Schauen wir uns die aktuelle Spielelandschaft an, dann fällt auf: Remakes, Remasters und Reboots. Alte WiiU-Titel finden ihren Weg als Port auf die Switch. Statt Abwärtskompatibilität bringt Sony seine Klassiker als Remakes zurück, und auf die PlayStation 4. Liebevoll hab auch ich mich zuletzt in meine Kindheit versetzt gefühlt (ist das schon retro?), als ich das geniale Remake von Crash Bandicoot einlegte. Ich hätte schwören können, dass es damals in meinen Kinderaugen schon ganz genauso hochaufgelöst ausgesehen hat wie jetzt auf meinem HD-Fernseher. Genauso begeistert war ich von der WipEout Collection vergangenen Sommer. Und zu guter Letzt erklomm Shadow of the Colossus erneut mein Herz. Mit Remakes ist es schwer, es allen recht zu machen. Statt mit Erwartungen spielt man nun mit den Erfahrungen und Emotionen der Fans.

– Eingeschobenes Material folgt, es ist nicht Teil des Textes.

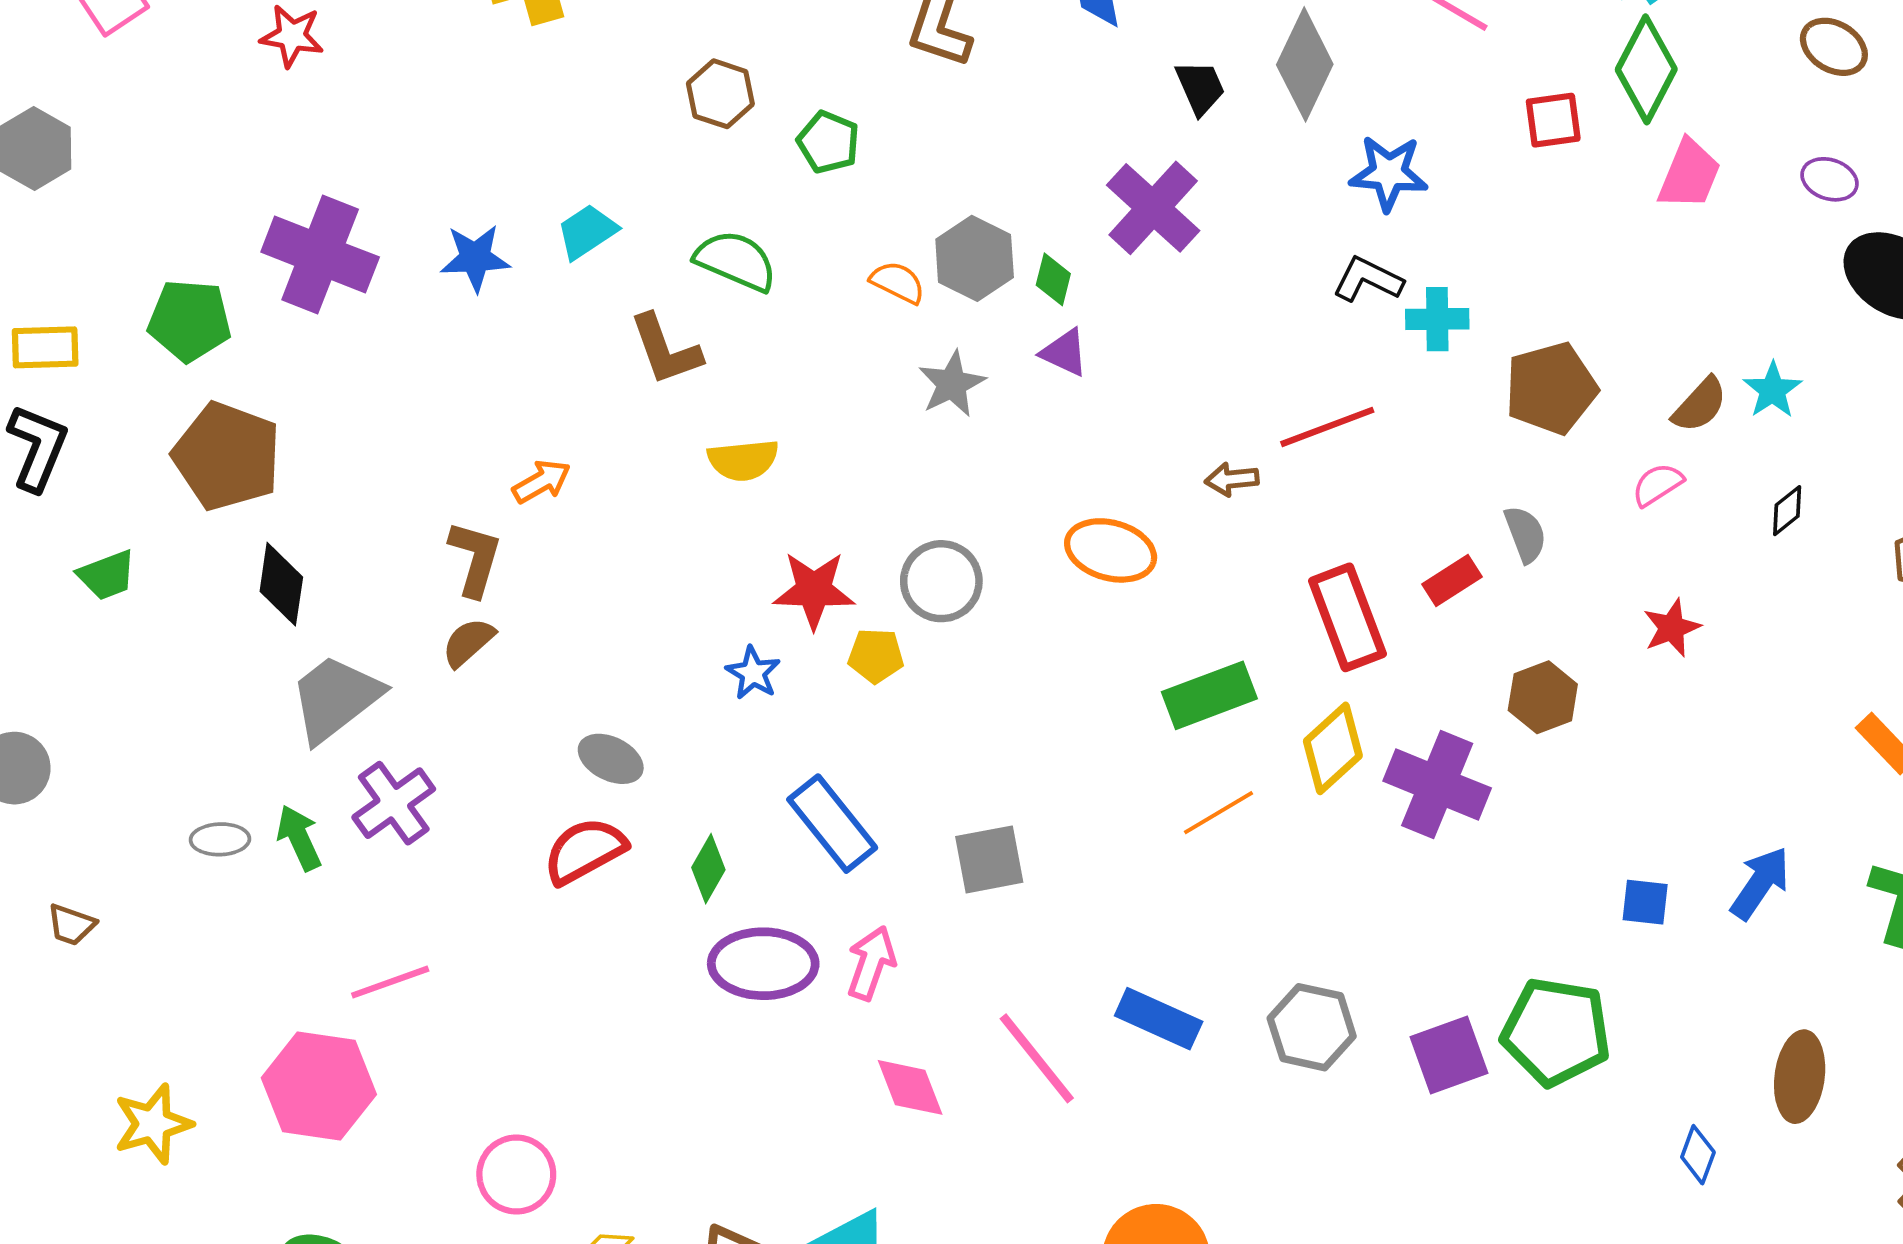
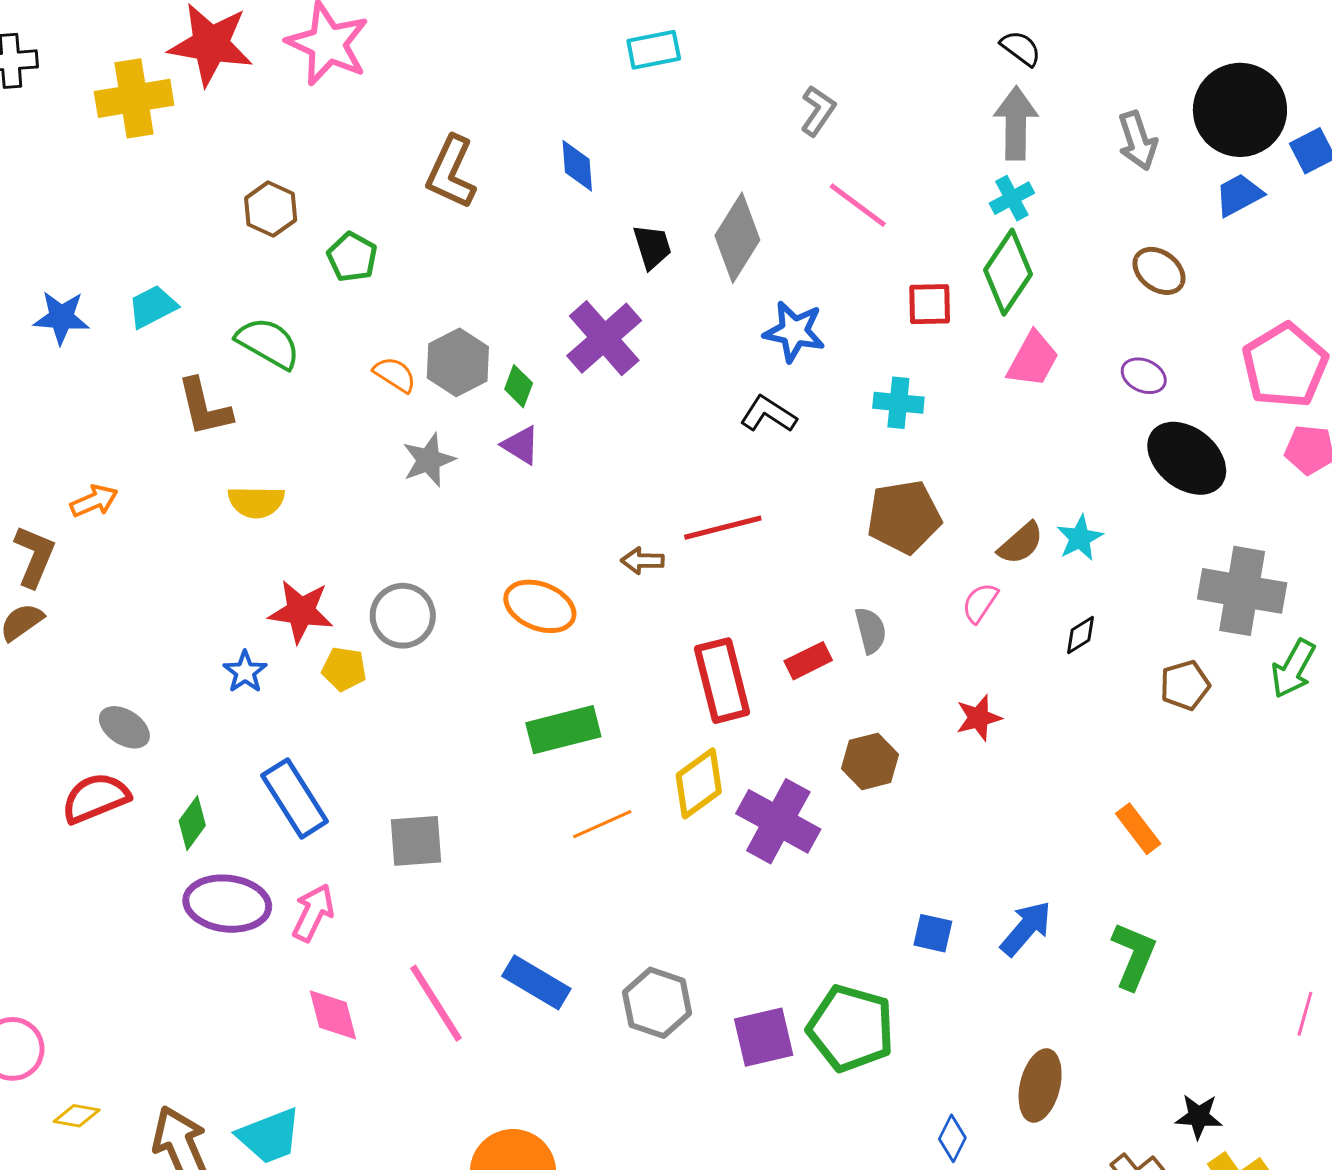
cyan cross: (1437, 319) -> (898, 403), moved
pink semicircle: (1657, 485) -> (980, 603), turned -30
green rectangle: (1209, 695) -> (563, 730), moved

Remakes: Ein gefährliches Spiel mit Erinnerungen, Emotionen und Erneuerungen

Auch wenn diese drei Spiele fabelhafte Beispiele eines Remakes sind, gibt es dennoch auch diese Projekte, die mir Kopfschmerzen bereiten. Final Fantasy VII war eines der ersten Spiele, welches ich in meiner jungen Gaming-Karriere mitbekommen habe. Wie oft habe ich mittlerweile die Credits runterlaufen sehen? Wie viele haben sich all die Jahre über hinweg ein Remake gewünscht? Und wie viele haben gejubelt, als Square Enix auf der E3 2015 endlich ein solches ankündigte? Ich gehörte nicht dazu. Spiele wie Crash Bandicoot lassen sich problemlos eins zu eins nachstellen und funktionieren heute noch genauso gut wie damals. Aber Final Fantasy VII? Das fängt bei der Vogelperspektive auf fix stehende Szenarien an und hört beim rundenbasiertem Kampfsystem noch lange nicht auf. Wie viel müsste auf heutig Standards und Wünsche angepasst und verändert werden? Allein die Vorstellung, dass meine liebsten Figuren plötzlich vertont würden und ich die Stimmen nachher ganz und gar nicht leiden könnte. Vielleicht freut es mich ein wenig, dass wir bis heute, fast drei Jahre später, nicht wirklich viel mehr dazu gehört haben.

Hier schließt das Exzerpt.